L’indispensable expérimentation personnelle
C’est ce qui m’a amené à cinquante-huit ans à devenir auteur pour enfants. Si on arrive à se faire comprendre d’un enfant, c’est qu’on a touché à ce qu’il y a de plus simple et de plus fondamental. Je pars de l’expérimentation. Dans le domaine de la santé, de l’alimentation, comme dans celui du pardon, l’expérimentation me permet de ne pas avoir à croire. Je suis sorti de la croyance en une certaine Église avec l’envie de savoir, de connaître, de faire des expériences de première main. J’ai donc un besoin irrépressible de faire passer les choses par le vécu. Je suis un sceptique ouvert qui ne rejette rien a priori. Ceci m’a permis de vivre des choses qui sortent de tout cadre attendu, comme cette rencontre avec un chaman Yurok, en Californie, qui guérissait principalement avec l’eau et avec le feu dans lequel il pouvait plonger les deux mains, ce qui défiait les lois de la physique telle que nous la connaissons. Il m’a expliqué que ce n’est pas lui qui le maîtrisait mais le feu qui travaillait à travers lui. Je me passionne pour tout ce qui ouvre la conscience, élargit le champ de connaissance.
Faire réellement « bouger les lignes »
C’est ce que j’aime beaucoup chez le docteur Stanislas Grof, qui sera sans doute reconnu un jour pour avoir révolutionné comme Jung la psychiatrie, la psychothérapie et la psychologie contemporaines. Il a la rigueur de la médecine mais la capacité d’accueillir les choses les plus étonnantes dont il vérifie la validité : cinquante ans de recherches sur la conscience humaine résumés dans un livre que j’ai eu la grande chance de traduire, Quand l’impossible arrive. C’est une autobiographie bouleversante écrite à soixante-quinze ans dont chaque chapitre fait sauter une limite dans la représentation du monde.
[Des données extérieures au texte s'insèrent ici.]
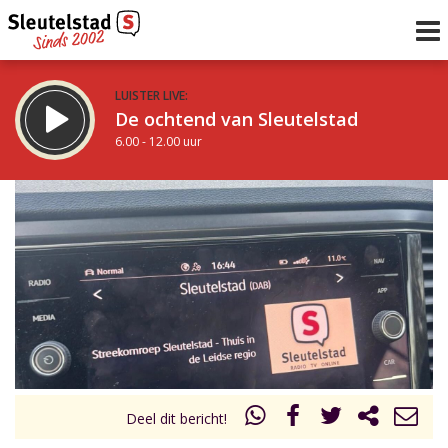
LUISTER LIVE:
De ochtend van Sleutelstad
6.00 - 12.00 uur
STRAKS:
De middag van Sleutelstad
12.00 - 18.00 uur
uur 1 van 0
Vorig uur
Volgend uur
Inklappen
Deel dit bericht!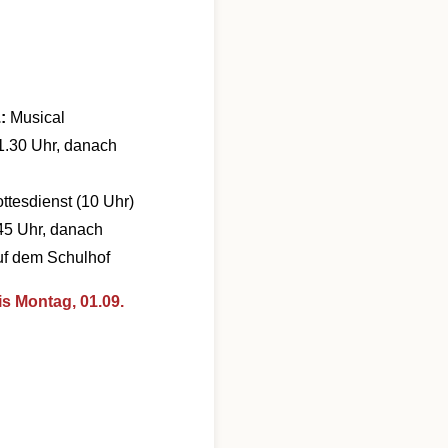
.:
Musical
11.30 Uhr, danach
ttesdienst (10 Uhr)
:45 Uhr, danach
uf dem Schulhof
is Montag, 01
.09.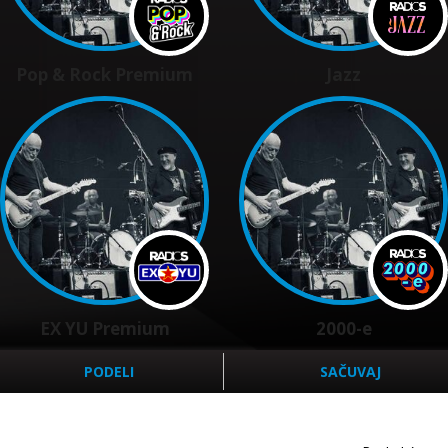
Pop & Rock Premium
Jazz
EX YU Premium
2000-e
PODELI
SAČUVAJ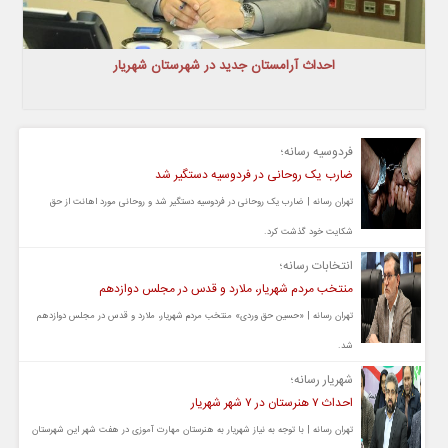
احداث آرامستان جدید در شهرستان شهریار
فردوسیه رسانه؛
ضارب یک روحانی در فردوسیه دستگیر شد
تهران رسانه | ضارب یک روحانی در فردوسیه دستگیر شد و روحانی مورد اهانت از حق
شکایت خود گذشت کرد.
انتخابات رسانه؛
منتخب مردم شهریار، ملارد و قدس در مجلس دوازدهم
تهران رسانه | «حسین حق وردی» منتخب مردم شهریار، ملارد و قدس در مجلس دوازدهم
شد.
شهریار رسانه؛
احداث ۷ هنرستان در ۷ شهر شهریار
تهران رسانه | با توجه به نیاز شهریار به هنرستان مهارت آموزی در هفت شهر این شهرستان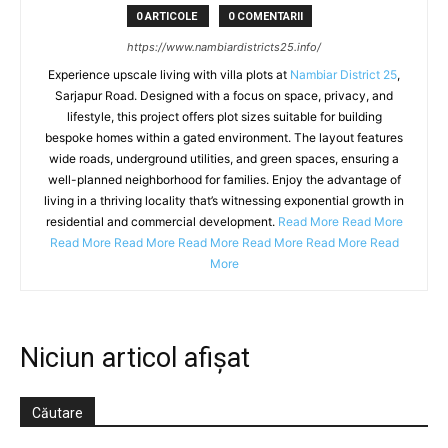
0 ARTICOLE
0 COMENTARII
https://www.nambiardistricts25.info/
Experience upscale living with villa plots at
Nambiar District 25
,
Sarjapur Road. Designed with a focus on space, privacy, and
lifestyle, this project offers plot sizes suitable for building
bespoke homes within a gated environment. The layout features
wide roads, underground utilities, and green spaces, ensuring a
well-planned neighborhood for families. Enjoy the advantage of
living in a thriving locality that’s witnessing exponential growth in
residential and commercial development.
Read More
Read More
Read More
Read More
Read More
Read More
Read More
Read
More
Niciun articol afișat
Căutare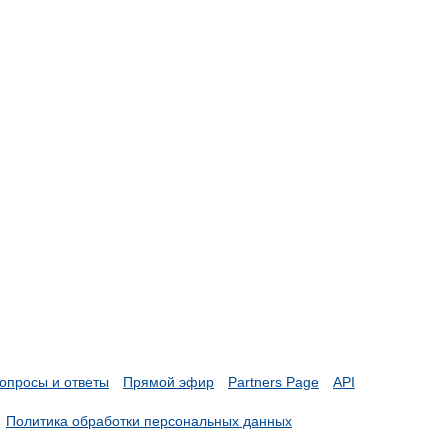
опросы и ответы
Прямой эфир
Partners Page
API
Политика обработки персональных данных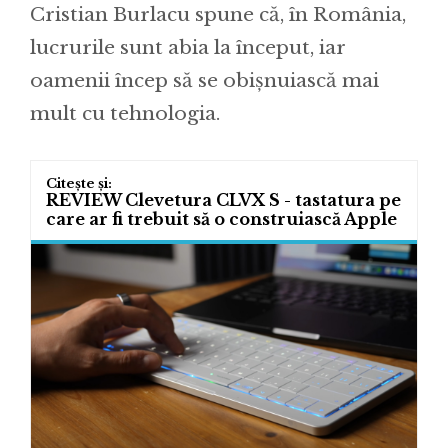
Cristian Burlacu spune că, în România,
lucrurile sunt abia la început, iar
oamenii încep să se obișnuiască mai
mult cu tehnologia.
REVIEW Clevetura CLVX S - tastatura pe
care ar fi trebuit să o construiască Apple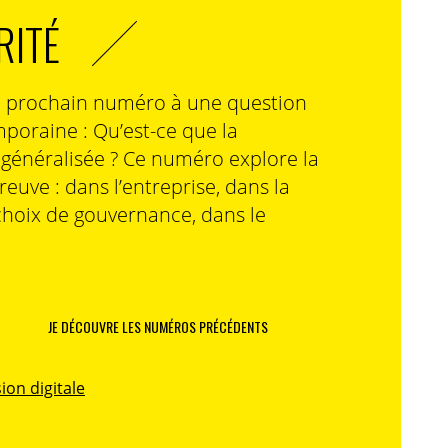
RITÉ
n prochain numéro à une question
poraine : Qu’est-ce que la
n généralisée ? Ce numéro explore la
preuve : dans l’entreprise, dans la
choix de gouvernance, dans le
JE DÉCOUVRE LES NUMÉROS PRÉCÉDENTS
ion digitale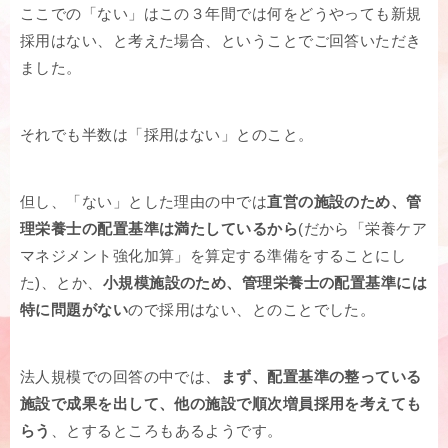
ここでの「ない」はこの３年間では何をどうやっても新規
採用はない、と考えた場合、ということでご回答いただき
ました。
それでも半数は「採用はない」とのこと。
但し、「ない」とした理由の中では
直営の施設のため、管
理栄養士の配置基準は満たしているから
(だから「栄養ケア
マネジメント強化加算」を算定する準備をすることにし
た)、とか、
小規模施設のため、管理栄養士の配置基準には
特に問題がない
ので採用はない、とのことでした。
法人規模での回答の中では、
まず、配置基準の整っている
施設で成果を出して、他の施設で順次増員採用を考えても
らう
、とするところもあるようです。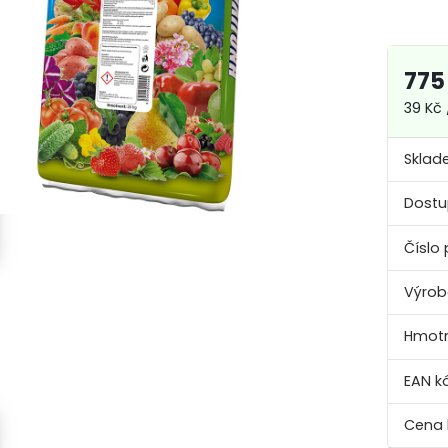
775
39 Kč 
Sklad
Dostu
Číslo 
Výrob
Hmotn
EAN k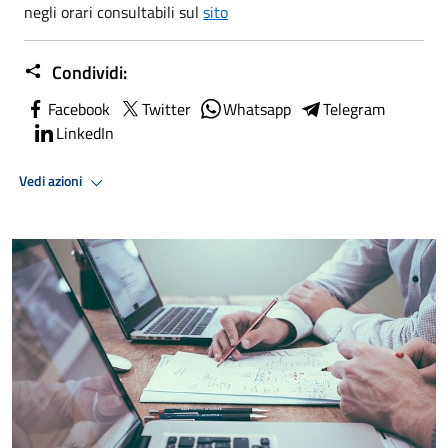
negli orari consultabili sul
sito
Condividi:
Facebook
Twitter
Whatsapp
Telegram
LinkedIn
Vedi azioni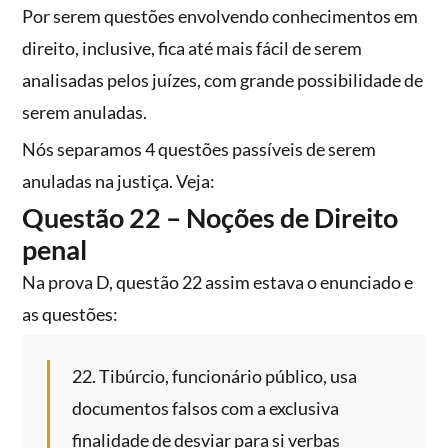
Por serem questões envolvendo conhecimentos em
direito, inclusive, fica até mais fácil de serem
analisadas pelos juízes, com grande possibilidade de
serem anuladas.
Nós separamos 4 questões passíveis de serem
anuladas na justiça. Veja:
Questão 22 – Noções de Direito
penal
Na prova D, questão 22 assim estava o enunciado e
as questões:
22. Tibúrcio, funcionário público, usa
documentos falsos com a exclusiva
finalidade de desviar para si verbas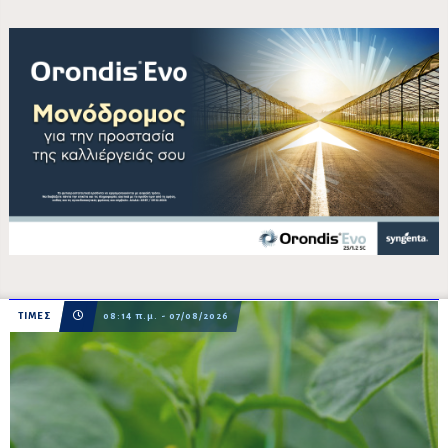
ΤΙΜΕΣ
08:14 π.μ. - 07/08/2026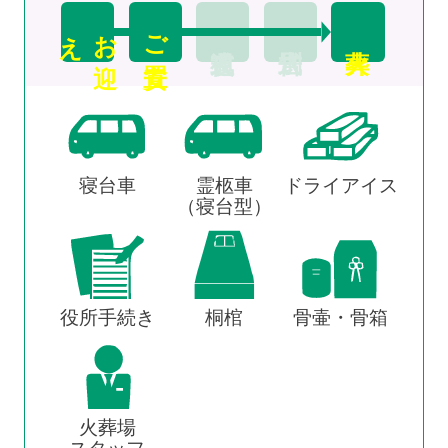
え
お
迎
ご安置
寝台車
霊柩車
ドライアイス
（寝台型）
役所手続き
桐棺
骨壷・骨箱
火葬場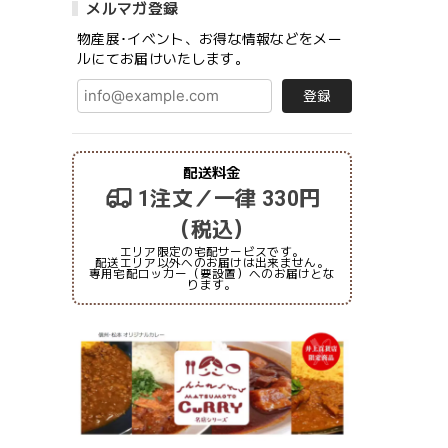
メルマガ登録
物産展･イベント、お得な情報などをメー
ルにてお届けいたします。
登録
配送料金
1注文／一律 330円
（税込）
エリア限定の宅配サービスです。
配送エリア以外へのお届けは出来ません。
専用宅配ロッカー（要設置）へのお届けとな
ります。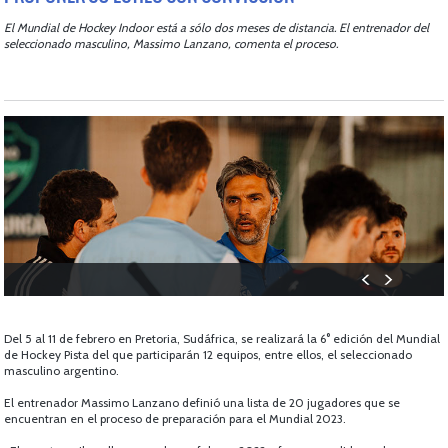
El Mundial de Hockey Indoor está a sólo dos meses de distancia. El entrenador del
seleccionado masculino, Massimo Lanzano, comenta el proceso.
Del 5 al 11 de febrero en Pretoria, Sudáfrica, se realizará la 6° edición del Mundial
de Hockey Pista del que participarán 12 equipos, entre ellos, el seleccionado
masculino argentino.
El entrenador Massimo Lanzano definió una lista de 20 jugadores que se
encuentran en el proceso de preparación para el Mundial 2023.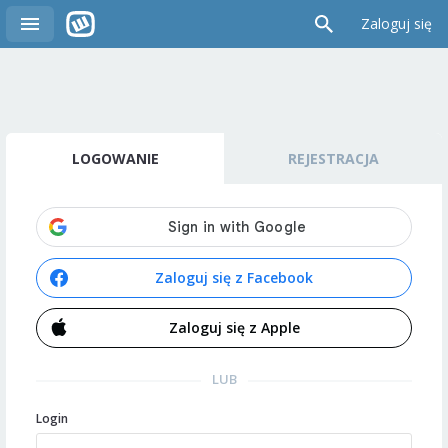
Zaloguj się
LOGOWANIE
REJESTRACJA
Zaloguj się z Facebook
Zaloguj się z Apple
LUB
Login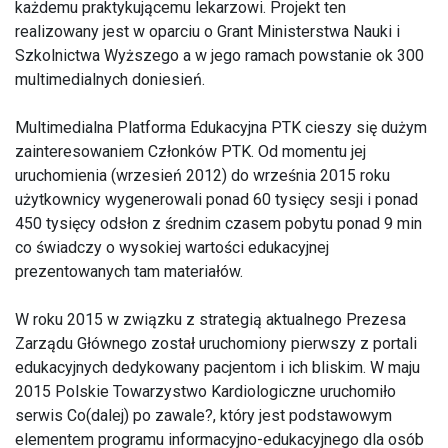
każdemu praktykującemu lekarzowi. Projekt ten
realizowany jest w oparciu o Grant Ministerstwa Nauki i
Szkolnictwa Wyższego a w jego ramach powstanie ok 300
multimedialnych doniesień.
Multimedialna Platforma Edukacyjna PTK cieszy się dużym
zainteresowaniem Członków PTK. Od momentu jej
uruchomienia (wrzesień 2012) do września 2015 roku
użytkownicy wygenerowali ponad 60 tysięcy sesji i ponad
450 tysięcy odsłon z średnim czasem pobytu ponad 9 min
co świadczy o wysokiej wartości edukacyjnej
prezentowanych tam materiałów.
W roku 2015 w związku z strategią aktualnego Prezesa
Zarządu Głównego został uruchomiony pierwszy z portali
edukacyjnych dedykowany pacjentom i ich bliskim. W maju
2015 Polskie Towarzystwo Kardiologiczne uruchomiło
serwis Co(dalej) po zawale?, który jest podstawowym
elementem programu informacyjno-edukacyjnego dla osób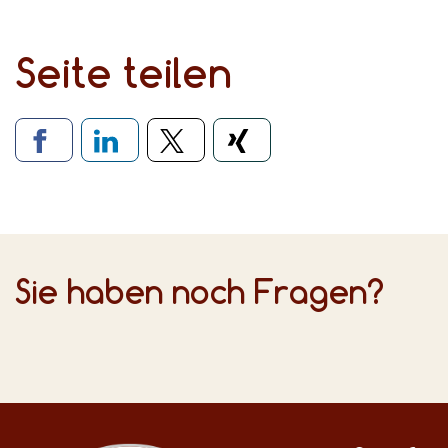
Seite teilen
Verlinkung zu soziale
Sie haben noch Fragen?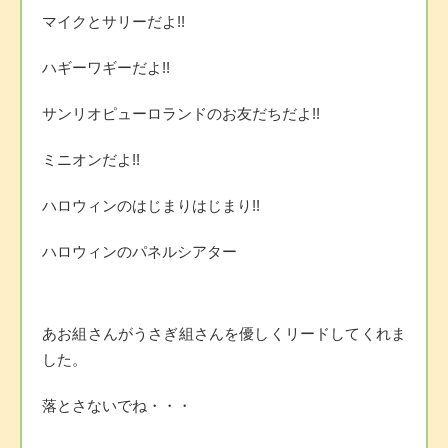
マイクとサリーだよ!!
ハギーワギーだよ!!
サンリオピューロランドのお友だちだよ!!
ミニオンだよ!!
ハロウィンのはじまりはじまり!!
ハロウィンのパネルシアター
あお組さんがうさぎ組さんを優しくリードしてくれま
した。
落とさないでね・・・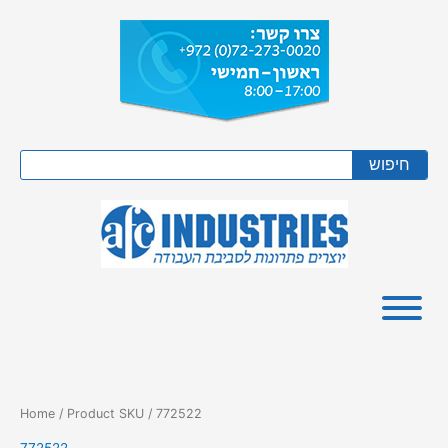
Skip
to
content
Search
חיפוש
Home
/ Product SKU / 772522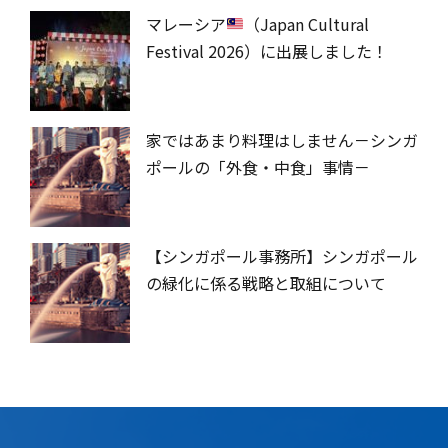
マレーシア
（Japan Cultural
Festival 2026）に出展しました！
家ではあまり料理はしません－シンガ
ポールの「外食・中食」事情－
【シンガポール事務所】シンガポール
の緑化に係る戦略と取組について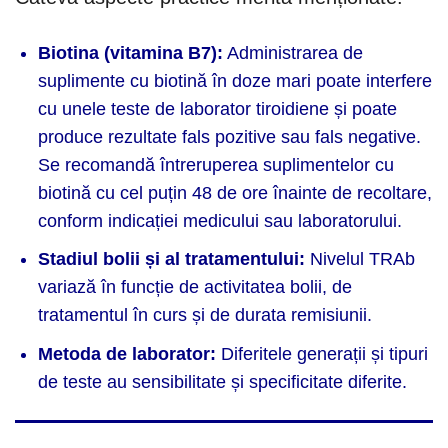
Biotina (vitamina B7):
Administrarea de
suplimente cu biotină în doze mari poate interfere
cu unele teste de laborator tiroidiene și poate
produce rezultate fals pozitive sau fals negative.
Se recomandă întreruperea suplimentelor cu
biotină cu cel puțin 48 de ore înainte de recoltare,
conform indicației medicului sau laboratorului.
Stadiul bolii și al tratamentului:
Nivelul TRAb
variază în funcție de activitatea bolii, de
tratamentul în curs și de durata remisiunii.
Metoda de laborator:
Diferitele generații și tipuri
de teste au sensibilitate și specificitate diferite.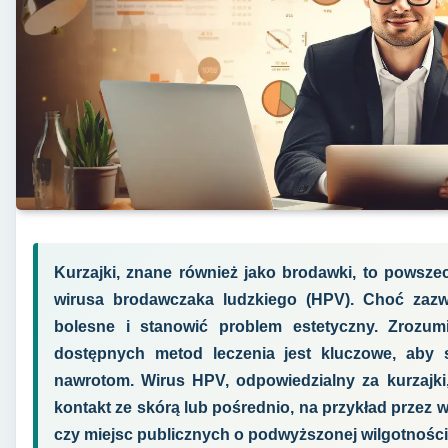
Kurzajki, znane również jako brodawki, to powsz
wirusa brodawczaka ludzkiego (HPV). Choć zazw
bolesne i stanowić problem estetyczny. Zrozum
dostępnych metod leczenia jest kluczowe, aby 
nawrotom. Wirus HPV, odpowiedzialny za kurzajki,
kontakt ze skórą lub pośrednio, na przykład przez 
czy miejsc publicznych o podwyższonej wilgotności,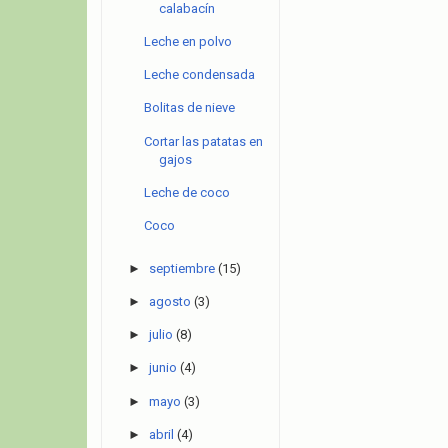
calabacín
Leche en polvo
Leche condensada
Bolitas de nieve
Cortar las patatas en
gajos
Leche de coco
Coco
►
septiembre
(15)
►
agosto
(3)
►
julio
(8)
►
junio
(4)
►
mayo
(3)
►
abril
(4)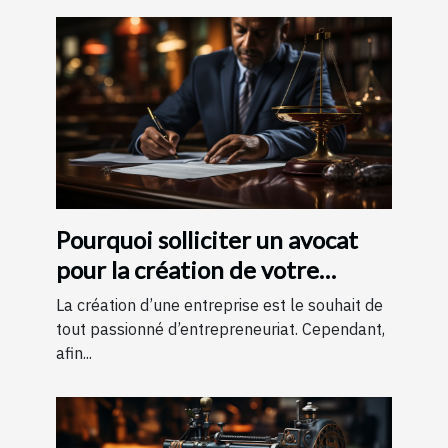
Pourquoi solliciter un avocat
pour la création de votre
entreprise ?
La création d’une entreprise est le souhait de
tout passionné d’entrepreneuriat. Cependant,
afin...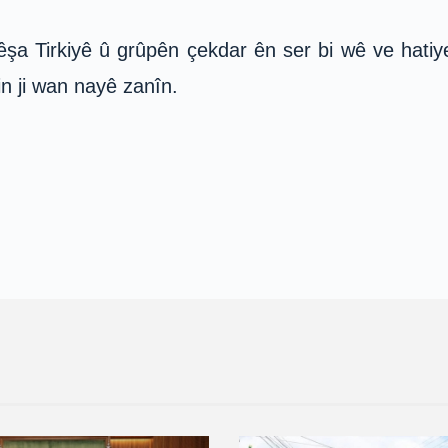
êşa Tirkiyê û grûpên çekdar ên ser bi wê ve hatiye 
n ji wan nayê zanîn.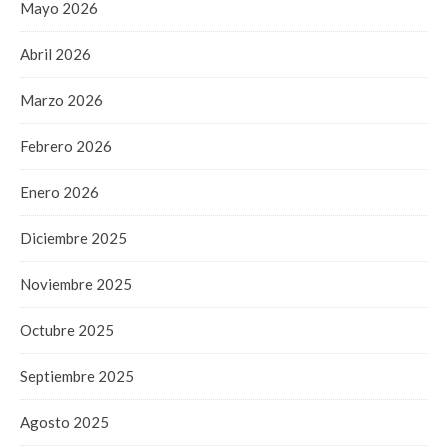
Mayo 2026
Abril 2026
Marzo 2026
Febrero 2026
Enero 2026
Diciembre 2025
Noviembre 2025
Octubre 2025
Septiembre 2025
Agosto 2025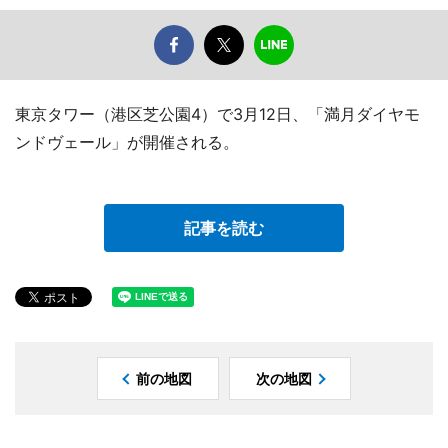
東京タワー（港区芝公園4）で3月12日、「満月ダイヤモ
ンドヴェール」が開催される。
記事を読む
前の地図
次の地図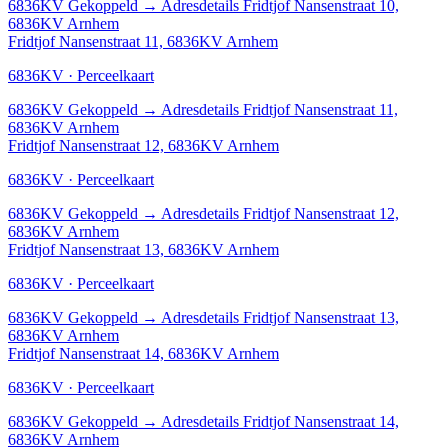
6836KV
Gekoppeld
→
Adresdetails Fridtjof Nansenstraat 10,
6836KV Arnhem
Fridtjof Nansenstraat 11, 6836KV Arnhem
6836KV · Perceelkaart
6836KV
Gekoppeld
→
Adresdetails Fridtjof Nansenstraat 11,
6836KV Arnhem
Fridtjof Nansenstraat 12, 6836KV Arnhem
6836KV · Perceelkaart
6836KV
Gekoppeld
→
Adresdetails Fridtjof Nansenstraat 12,
6836KV Arnhem
Fridtjof Nansenstraat 13, 6836KV Arnhem
6836KV · Perceelkaart
6836KV
Gekoppeld
→
Adresdetails Fridtjof Nansenstraat 13,
6836KV Arnhem
Fridtjof Nansenstraat 14, 6836KV Arnhem
6836KV · Perceelkaart
6836KV
Gekoppeld
→
Adresdetails Fridtjof Nansenstraat 14,
6836KV Arnhem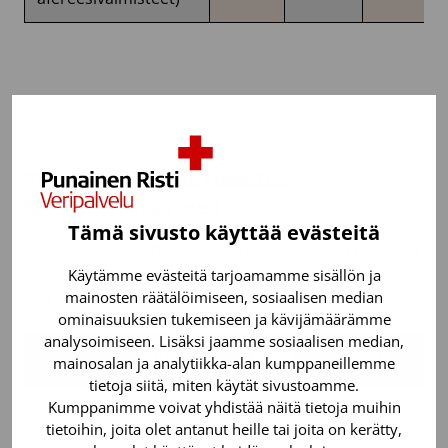
Plasmayksiköiden toimitus
lääkevalmistukseen
Tämä sivusto käyttää evästeitä
Veripalvelu toimittaa kokoverestä erotellun plasman
lääkevalmistusta varten sopimuskumppanilleen
Käytämme evästeitä tarjoamamme sisällön ja
(Takeda).
mainosten räätälöimiseen, sosiaalisen median
ominaisuuksien tukemiseen ja kävijämäärämme
analysoimiseen. Lisäksi jaamme sosiaalisen median,
2021
2022
2023
mainosalan ja analytiikka-alan kumppaneillemme
tietoja siitä, miten käytät sivustoamme.
2021
2022
2023
Kumppanimme voivat yhdistää näitä tietoja muihin
Toimitettu
49 882
49 499
48 555
tietoihin, joita olet antanut heille tai joita on kerätty,
määrä
litraa
litraa
litraa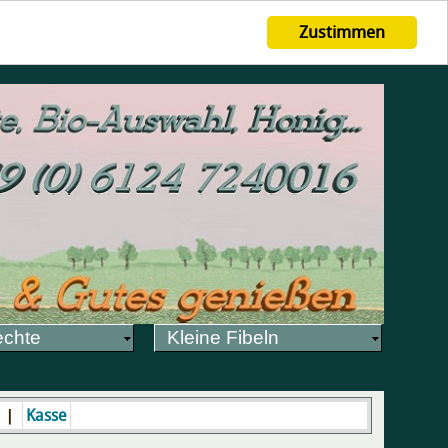
Zustimmen
echte
Kleine Fibeln
|
Kasse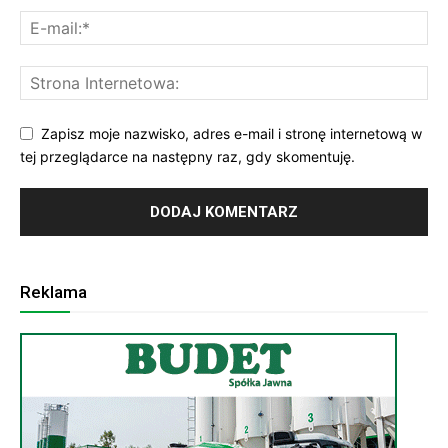
Zapisz moje nazwisko, adres e-mail i stronę internetową w
tej przeglądarce na następny raz, gdy skomentuję.
Reklama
Nous vivons un monde factice
Nous avons commencé notre conversation en pointant que, pour beaucoup de gens, ce qui nous rassemble c’est l’économie…et que le reste serait un peu de la foutaise. Ma conviction est que la plupart d’entre nous vivent dans un monde qui n’existe pas, une pure abstraction, une représentation faite d’histoires, de récits qui ne sont plus en accord avec ce que sait la science, ni avec ce que les grandes traditions spirituelles disent depuis des milliers d’années. On vit dans un monde qui n’existe pas. Charles Eisenstein note que certains se vantent de s’appuyer sur des faits. Un fait est quelque chose qu’on a fabriqué. C’est mythe de l’objectivité dont on sait avec la physique quantique qu’elle n’existe pas. Une histoire vraie est un oxymore. Une histoire peut contenir une part de vérité mais ne peut être vraie à cent pour cent. Elle traduit le point de vue d’un narrateur.
La vraie beauté du monde
Quand vous avez commencé à vous intéresser aux domaines que nous évoquons, comment vos proches vous percevaient-ils ?
Quand j’ai passé mon bac, à Genève, on m’appelait le lévitant. Je passais pour un extra terrestre. Je m’en suis fait une raison assez rapidement. Mon but n’était pas cependant d’être un type loufoque, bizarre. Être un passeur, créer des ponts me convient pour faire sortir les gens des petites boîtes dans lesquelles ils sont enfermés. Leur permettre de découvrir que le monde est beaucoup plus vaste, plus mystérieux, plus beau, plus mystérieux que ce qu’on imagine habituellement.